Driving home we popped into Swansea, that beach was wonderful and it was so warm. Rupert me and Henry all took our shoes off, George doesn't like the sand on his feet. The boys started looking for crabs and we walked right out to shore watching the sea and waves crashing down. It was perfect and fresh and happy. I took loads of boomerang moments and pictures of the children. The fresh sea water was absolutely freezing, when it hit my feet it went through me, painful as so cold well frezing but absolutely liberating and so good to get close to nature.

Our drive home was long, we got caught up in lots of traffic and there was a few stops and starts. Burger king at this really clean services allowed us to stop for good and refresh. That was nice, although I think the boys managed to waste £10 of my coins trying to win a toy. It kept them busy at least whilst I had a rest. Ha ha.

Home nearly four hours later, but home.

Wowwwwwwww, what a wonderful time we had, a lovely relaxing (not always for me) break away with my children.

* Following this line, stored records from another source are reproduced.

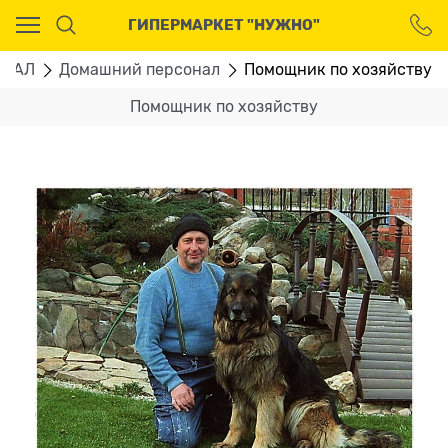
Ваш город - Москва,
ГИПЕРМАРКЕТ "НУЖНО"
угадали?
ДА
НЕТ
ОНАЛ
Домашний персонал
Помощник по хозяйству
Помощник по хозяйству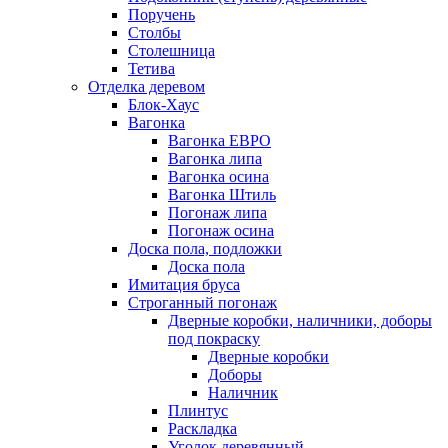
Поручень
Столбы
Столешница
Тетива
Отделка деревом
Блок-Хаус
Вагонка
Вагонка ЕВРО
Вагонка липа
Вагонка осина
Вагонка Штиль
Погонаж липа
Погонаж осина
Доска пола, подложки
Доска пола
Имитация бруса
Строганный погонаж
Дверные коробки, наличники, доборы
под покраску
Дверные коробки
Доборы
Наличник
Плинтус
Раскладка
Уголок деревянный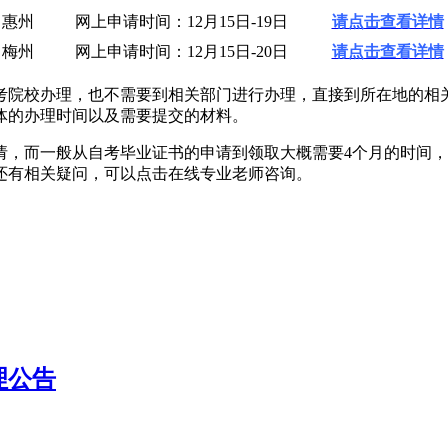
惠州
网上申请时间：12月15日-19日
请点击查看详情
梅州
网上申请时间：12月15日-20日
请点击查看详情
院校办理，也不需要到相关部门进行办理，直接到所在地的相关
体的办理时间以及需要提交的材料。
而一般从自考毕业证书的申请到领取大概需要4个月的时间，
还有相关疑问，可以点击在线专业老师咨询。
理公告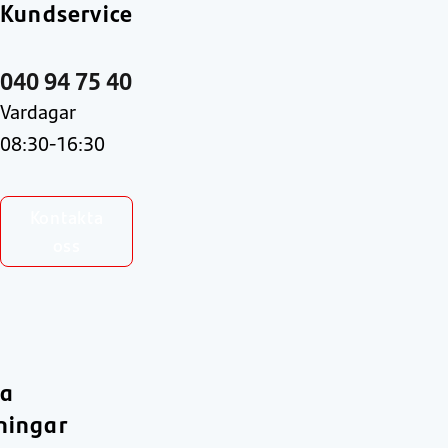
Kundservice
040 94 75 40
Vardagar
08:30-16:30
Kontakta
oss
ra
ningar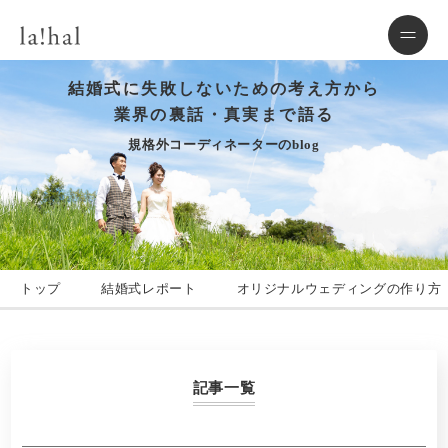
結婚式に失敗しないための考え方から
業界の裏話・真実まで語る
規格外コーディネーターのblog
トップ
結婚式レポート
オリジナルウェディングの作り方
記事一覧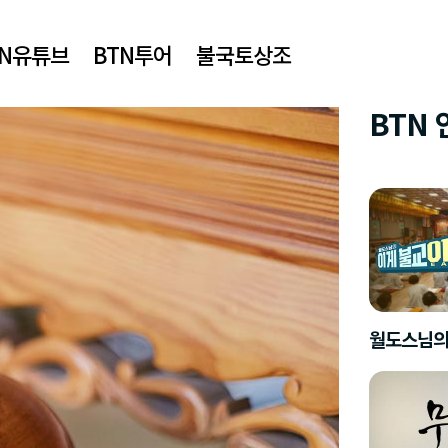
TN유튜브
BTN투어
불국토상조
BTN
월도스님의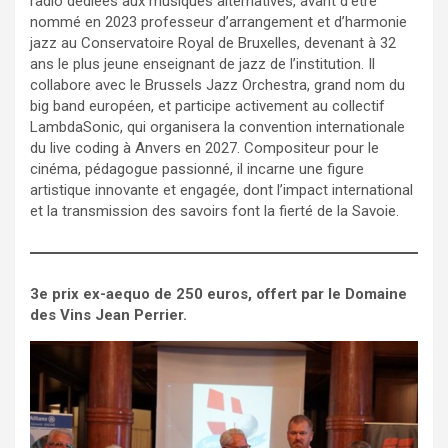
radio dédiées aux musiques alternatives, avant d’être
nommé en 2023 professeur d’arrangement et d’harmonie
jazz au Conservatoire Royal de Bruxelles, devenant à 32
ans le plus jeune enseignant de jazz de l’institution. Il
collabore avec le Brussels Jazz Orchestra, grand nom du
big band européen, et participe activement au collectif
LambdaSonic, qui organisera la convention internationale
du live coding à Anvers en 2027. Compositeur pour le
cinéma, pédagogue passionné, il incarne une figure
artistique innovante et engagée, dont l’impact international
et la transmission des savoirs font la fierté de la Savoie.
3e prix ex-aequo de 250 euros, offert par le Domaine
des Vins Jean Perrier.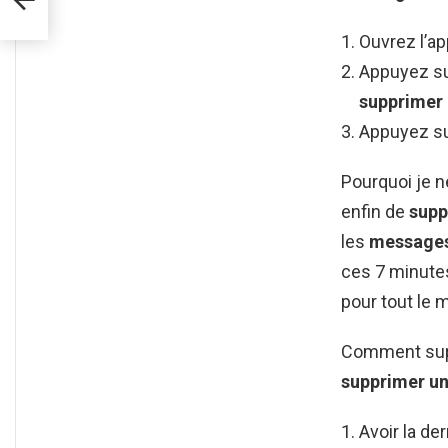
Ouvrez l’ap
Appuyez sur
supprimer
Appuyez s
Pourquoi je 
enfin de
supp
les
message
ces 7 minutes
pour tout le 
Comment sup
supprimer u
Avoir la de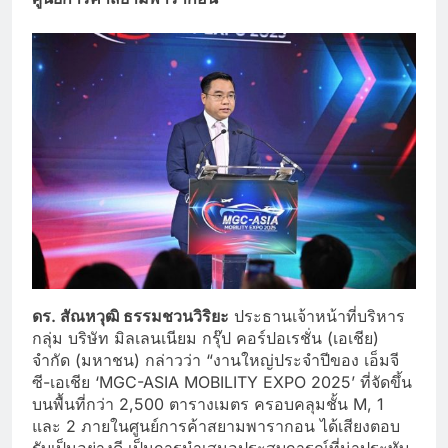
ดร
. สัณหวุฒิ ธรรมชวนวิริยะ
ประธานเจ้าหน้าที่บริหาร
กลุ่ม บริษัท มิลเลนเนียม กรุ๊ป คอร์ปอเรชั่น (เอเชีย)
จำกัด (มหาชน) กล่าวว่า “งานใหญ่ประจำปีของ เอ็มจี
ซี-เอเชีย ‘MGC-ASIA MOBILITY EXPO 2025’ ที่จัดขึ้น
บนพื้นที่กว่า 2,500 ตารางเมตร ครอบคลุมชั้น M, 1
และ 2 ภายในศูนย์การค้าสยามพารากอน ได้เสียงตอบ
รับเป็นอย่างดี เป็นการนำเสนอประสบการณ์ที่น่าประทับ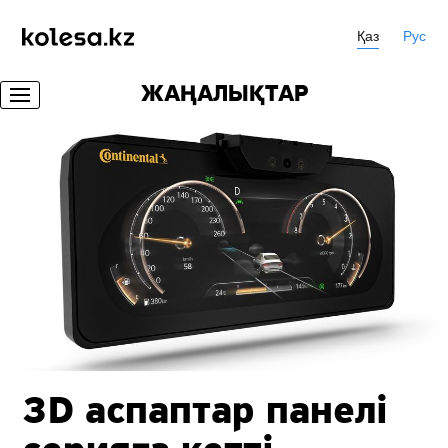
Қаз
Рус
ЖАҢАЛЫҚТАР
3D аспаптар панелі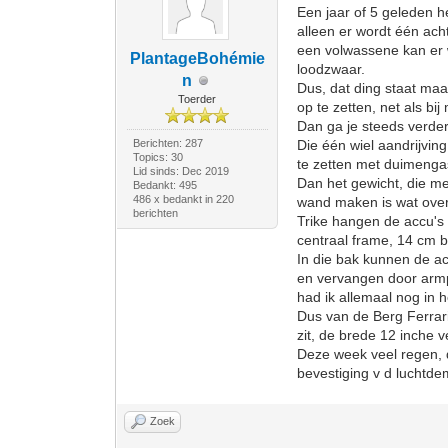
Een jaar of 5 geleden h
alleen er wordt één ach
een volwassene kan er we
PlantageBohémie
loodzwaar.
n
Dus, dat ding staat ma
Toerder
op te zetten, net als bij
Dan ga je steeds verder
Berichten: 287
Die één wiel aandrijvin
Topics: 30
te zetten met duimengas
Lid sinds: Dec 2019
Dan het gewicht, die m
Bedankt: 495
486 x bedankt in 220
wand maken is wat overd
berichten
Trike hangen de accu's
centraal frame, 14 cm b
In die bak kunnen de a
en vervangen door armpj
had ik allemaal nog in h
Dus van de Berg Ferrari 
zit, de brede 12 inche v
Deze week veel regen, 
bevestiging v d luchtde
Zoek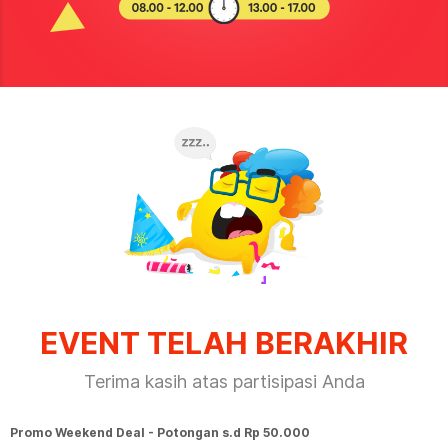
EVENT TELAH BERAKHIR
Terima kasih atas partisipasi Anda
Promo Weekend Deal - Potongan s.d Rp 50.000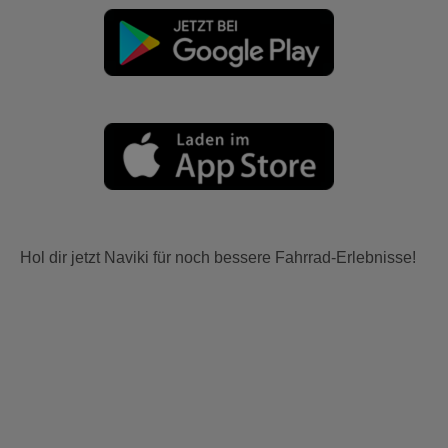
Hol dir jetzt Naviki für noch bessere Fahrrad-Erlebnisse!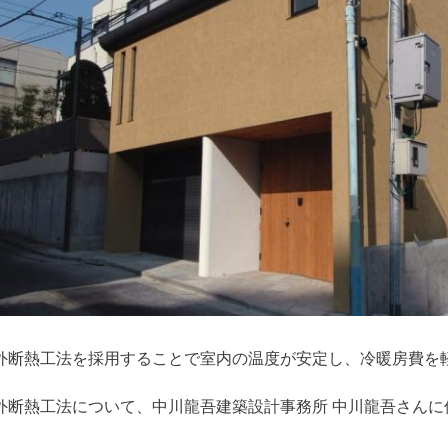
外断熱工法を採用することで室内の温度が安定し、冷暖房費を
外断熱工法について、中川龍吾建築設計事務所 中川龍吾さんに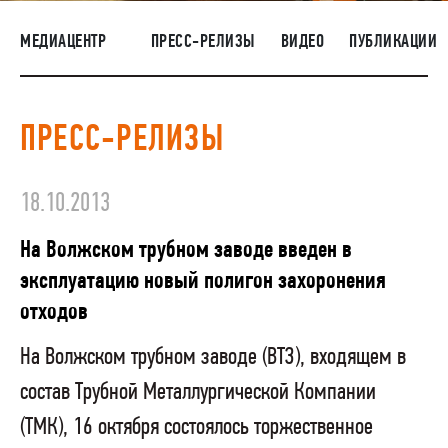
НАШИ ЛЮДИ
МЕДИАЦЕНТР
ПРЕСС-РЕЛИЗЫ
ВИДЕО
ПУБЛИКАЦИИ
ОКРУЖАЮЩАЯ СРЕДА
МЕДИАЦЕНТР
ПРЕСС-РЕЛИЗЫ
ЗАКУПКИ
18.10.2013
На Волжском трубном заводе введен в
эксплуатацию новый полигон захоронения
отходов
На Волжском трубном заводе (ВТЗ), входящем в
состав Трубной Металлургической Компании
(ТМК), 16 октября состоялось торжественное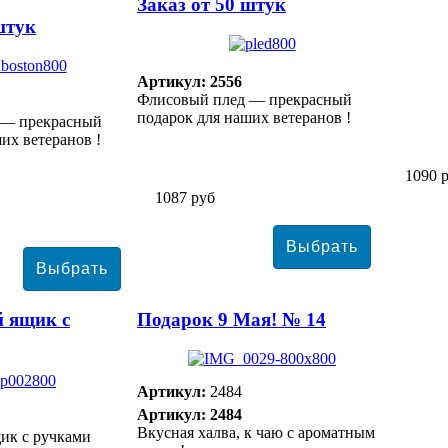
Заказ от 50 штук
штук
Артикул: 2556
Флисовый плед — прекрасный
подарок для наших ветеранов !
 — прекрасный
их ветеранов !
1090 
1087 руб
 ящик с
Подарок 9 Мая! № 14
Артикул:
2484
Артикул: 2484
Вкусная халва, к чаю с ароматным
ик с ручками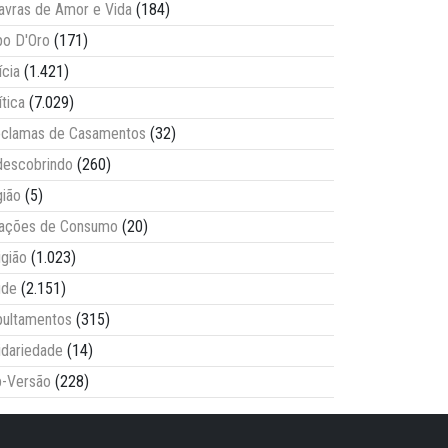
avras de Amor e Vida
(184)
o D'Oro
(171)
ícia
(1.421)
ítica
(7.029)
clamas de Casamentos
(32)
escobrindo
(260)
ião
(5)
lações de Consumo
(20)
igião
(1.023)
úde
(2.151)
ultamentos
(315)
idariedade
(14)
-Versão
(228)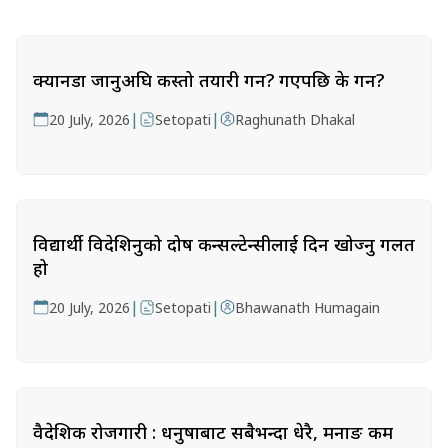
क्यानडा जानुअघि कस्तो तयारी गर्ने? गएपछि के गर्ने?
|
|
20 July, 2026
Setopati
Raghunath Dhakal
विद्यार्थी विदेशिनुको दोष कन्सल्टेन्सीलाई दिन खोज्नु गलत
हो
|
|
20 July, 2026
Setopati
Bhawanath Humagain
वैदेशिक रोजगारी : धनुषाबाट सबैभन्दा धेरै, मनाङ कम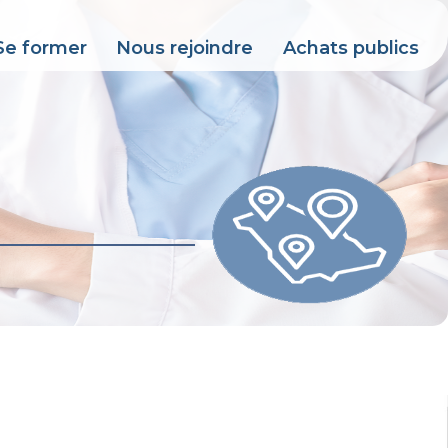
Se former
Nous rejoindre
Achats publics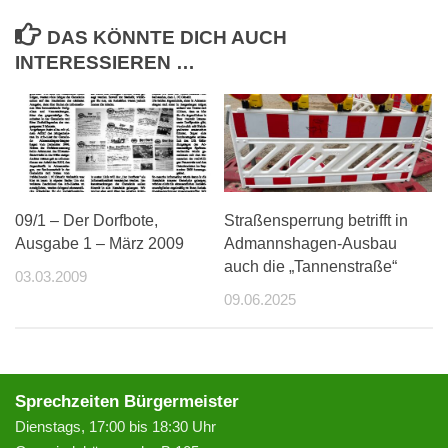
DAS KÖNNTE DICH AUCH
INTERESSIEREN …
09/1 – Der Dorfbote,
Straßensperrung betrifft in
Ausgabe 1 – März 2009
Admannshagen-Ausbau
auch die „Tannenstraße“
03.03.2009
09.06.2025
Sprechzeiten Bürgermeister
Dienstags, 17:00 bis 18:30 Uhr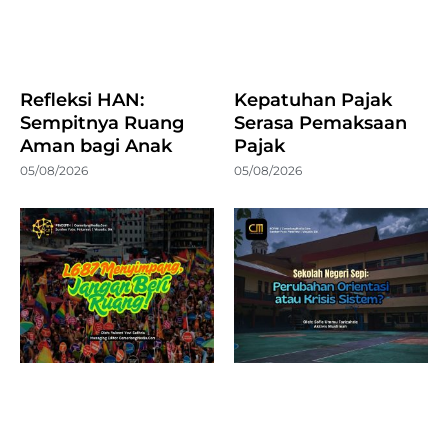
Refleksi HAN:
Kepatuhan Pajak
Sempitnya Ruang
Serasa Pemaksaan
Aman bagi Anak
Pajak
05/08/2026
05/08/2026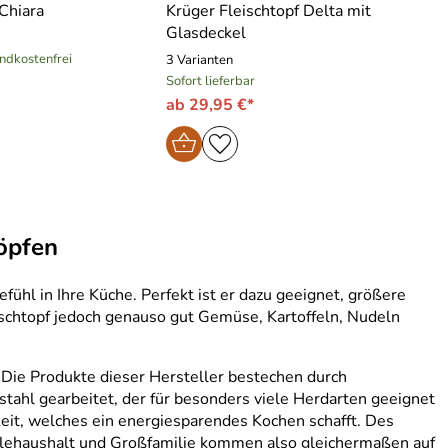
Chiara
Krüger Fleischtopf Delta mit
Glasdeckel
andkostenfrei
3 Varianten
Sofort lieferbar
ab 29,95 €*
Töpfen
fühl in Ihre Küche. Perfekt ist er dazu geeignet, größere
ischtopf jedoch genauso gut Gemüse, Kartoffeln, Nudeln
 Die Produkte dieser Hersteller bestechen durch
tahl gearbeitet, der für besonders viele Herdarten geeignet
eit, welches ein energiesparendes Kochen schafft. Des
Singlehaushalt und Großfamilie kommen also gleichermaßen auf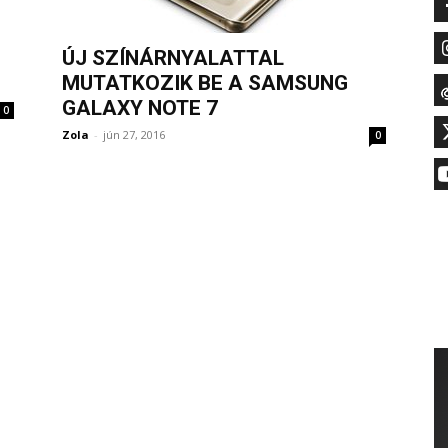
ÚJ SZÍNÁRNYALATTAL
MUTATKOZIK BE A SAMSUNG
GALAXY NOTE 7
0
Zola
-
jún 27, 2016
0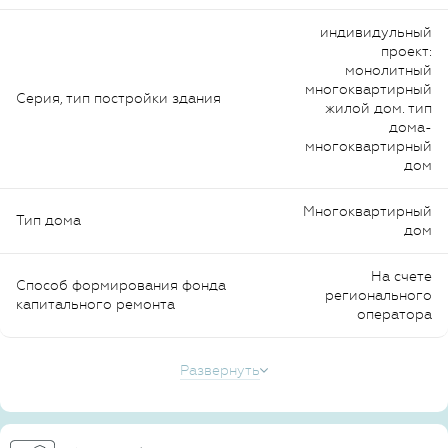
индивидульный
проект:
монолитный
многоквартирный
Серия, тип постройки здания
жилой дом. тип
дома-
многоквартирный
дом
Многоквартирный
Тип дома
дом
На счете
Способ формирования фонда
регионального
капитального ремонта
оператора
Развернуть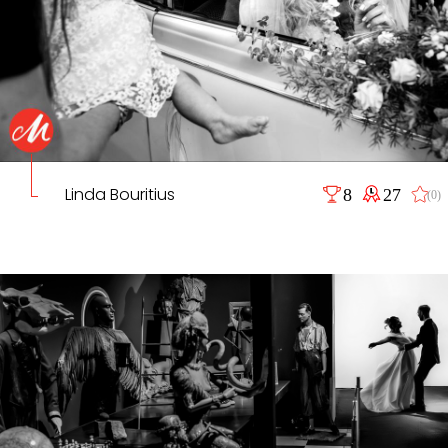
Linda Bouritius
8
27
(0)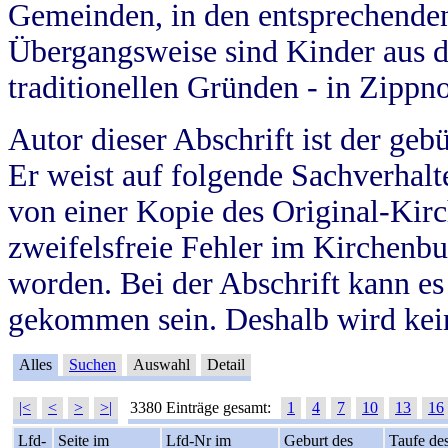
Gemeinden, in den entsprechende
Übergangsweise sind Kinder aus 
traditionellen Gründen - in Zippn
Autor dieser Abschrift ist der geb
Er weist auf folgende Sachverhalte
von einer Kopie des Original-Kirc
zweifelsfreie Fehler im Kirchenbuc
worden. Bei der Abschrift kann e
gekommen sein. Deshalb wird kein
Alles
Suchen
Auswahl
Detail
|<
<
>
>|
3380 Einträge gesamt:
1
4
7
10
13
16
Lfd-
Seite im
Lfd-Nr im
Geburt des
Taufe de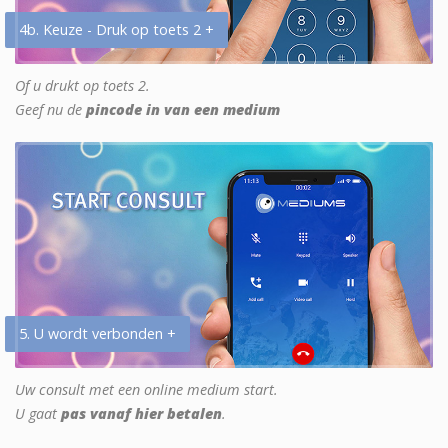
4b. Keuze - Druk op toets 2 +
Of u drukt op toets 2.
Geef nu de
pincode in van een medium
5. U wordt verbonden +
Uw consult met een online medium start.
U gaat
pas vanaf hier betalen
.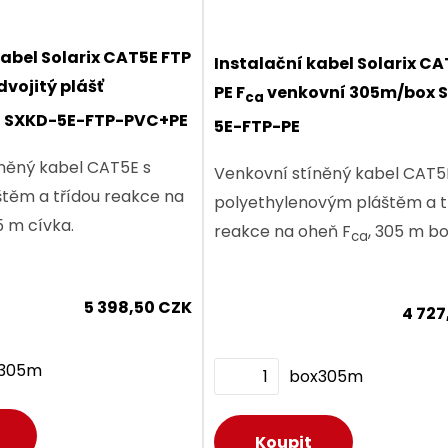
kabel Solarix CAT5E FTP
Instalační kabel Solarix CA
dvojitý plášť
PE F
venkovní 305m/box 
ca
 SXKD-5E-FTP-PVC+PE
5E-FTP-PE
něný kabel CAT5E s
Venkovní stíněný kabel CAT5
štěm a třídou reakce na
polyethylenovým pláštěm a t
5 m cívka.
reakce na oheň F
, 305 m bo
ca
5 398,50 CZK
4 727
v305m
box305m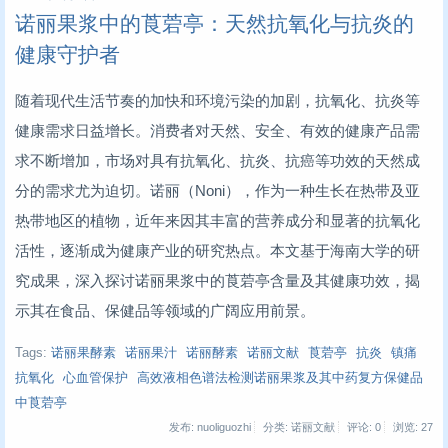
诺丽果浆中的莨菪亭：天然抗氧化与抗炎的
健康守护者
随着现代生活节奏的加快和环境污染的加剧，抗氧化、抗炎等
健康需求日益增长。消费者对天然、安全、有效的健康产品需
求不断增加，市场对具有抗氧化、抗炎、抗癌等功效的天然成
分的需求尤为迫切。诺丽（Noni），作为一种生长在热带及亚
热带地区的植物，近年来因其丰富的营养成分和显著的抗氧化
活性，逐渐成为健康产业的研究热点。本文基于海南大学的研
究成果，深入探讨诺丽果浆中的莨菪亭含量及其健康功效，揭
示其在食品、保健品等领域的广阔应用前景。
Tags:
诺丽果酵素
诺丽果汁
诺丽酵素
诺丽文献
莨菪亭
抗炎
镇痛
抗氧化
心血管保护
高效液相色谱法检测诺丽果浆及其中药复方保健品
中莨菪亭
发布: nuoliguozhi
分类: 诺丽文献
评论: 0
浏览:
27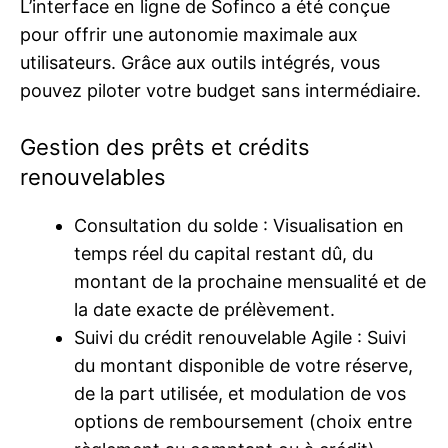
L’interface en ligne de Sofinco a été conçue
pour offrir une autonomie maximale aux
utilisateurs. Grâce aux outils intégrés, vous
pouvez piloter votre budget sans intermédiaire.
Gestion des prêts et crédits
renouvelables
Consultation du solde : Visualisation en
temps réel du capital restant dû, du
montant de la prochaine mensualité et de
la date exacte de prélèvement.
Suivi du crédit renouvelable Agile : Suivi
du montant disponible de votre réserve,
de la part utilisée, et modulation de vos
options de remboursement (choix entre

For me the trip away came with lots of emotions, at first I didn't know why but then I decided to just go with everything I was feeling. I was lonely, yes I had my children with me but I'd have enjoyed some adult company, too have shared that wine with someone and watched the sun set in the hot tub together. George is growing up, as soon as we got their he wanted to go on his phone and be upstairs in his room, Henry following. So it was just myself and Rupert and his daily demands that most seven-year-olds come out with, but soon even he got bored of me and wanted to be with his brothers. I did a lot of thinking, about life, my life, where I am, where I want to be, what I want at 36 nearly 37 , how am I feeling, physically, emotionally and mentally.

I got emotional at the beach watching my children and again at the hot tub when they had first got in it and it was so lovely hearing them talking away together it was cute and really warmed my heart. I felt a massive sadness though because I have missed out on so much with them as I've not had the money to do nice things. I've made many sacrifices over the years as a lone parent, harsh ones and the effects were and have been massive in me. In some of my pictures I look tired, drained and exhausted from life, life changes us, life has many ups and downs, good days and bad days I know. I was excited, happy, lucky, grateful, to have my boys with me and you know we had sunshine from the moment we got there untill we came home so I was convinced someone was looking over myself and my children. This break away was the first one I had ever had with my children alone, it was a big deal, making me realise actually you can do a lot more than you give yourself credit for, you are a strong woman. It was also my first break in two years so it made me realise again just how I've not had time to come away, recharge and rest and get back too it I've not had a rest so it has showed in many ways and this has not been good for me, this made me deeply sad, I have existed not lived. The time away with my boys allowed me to heal actually from lots of things and or at least start the healing process. My journey, my life with so much good to come, despite struggling and despite horrors of my past. What life has dealt me, how some people have treated me.

Leading up to going to Wales, I nearly pulled out as it was half term the week before and I didn't have much money. I couldn't work much because I had my children. I had to go without heating and hot water and didn't eat much so the children could eat so there was enough money to go away. I did this so we could have a nice time but it wasn't easy and it made me feel very low.

I will always be thankful to Wales for the journey of self discovery that I had whilst there, for the beautiful views, for the hot tub as it was a massive hit with my children, for the time away with my children , for the love and peace and happiness moments we shared as a family. For the extra money as without it, we would not have been able to go to Cardiff or eat as well as we did.

I hope to return some day, hopefully, a lot sooner than later.